We herein report enantio- and diastereoselective fluorination of naphthoresorcinol and resorcinol derivatives for the first time using a dicarboxylate phase-transfer catalyst. Stereoselective oxidative transformation of resorcinol derivatives is considered to be difficult because of their high reactivity, multiple reaction sites, and multiple hydrogen bond interactions due to the presence of the two hydroxy groups. Even though resorcinol and its oxidized frameworks are widely found in bioactive natural compounds, dearomative asymmetric fluorination of resorcinol derivatives remains unexplored. We found that our chiral dicarboxylate phase-transfer catalyst could serve as an effective catalyst for the purpose. Interestingly, naphthoresorcinols and resorcinols were converted to difluorination products preferentially rather than monofluorinated products. It is noteworthy that asymmetric desymmetrization of symmetrically substituted resorcinols occurred with up to 95% ee and the reaction was tolerant of various functional groups.

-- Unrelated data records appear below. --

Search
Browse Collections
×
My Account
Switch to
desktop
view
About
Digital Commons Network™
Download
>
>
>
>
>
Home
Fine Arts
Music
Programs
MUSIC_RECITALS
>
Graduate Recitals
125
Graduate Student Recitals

我们在此首次报道了使用二羧酸相转移催化剂对萘基间苯二酚和间苯二酚衍生物进行对映选择性和非对映选择性氟化。间苯二酚衍生物的立体选择性氧化转化被认为是困难的，因为它们具有高反应性、多个反应位点以及由于两个羟基的存在而导致的多个氢键相互作用。尽管间苯二酚及其氧化骨架广泛存在于生物活性天然化合物中，但间苯二酚衍生物的脱芳基不对称氟化仍未得到探索。我们发现我们的手性二羧酸相转移催化剂可以作为一种有效的催化剂。有趣的是，萘并间苯二酚和间苯二酚优先转化为二氟化产物而不是单氟化产物。值得注意的是，对称取代的间苯二酚发生不对称去对称化，ee 高达 95%，并且反应对各种官能团具有耐受性。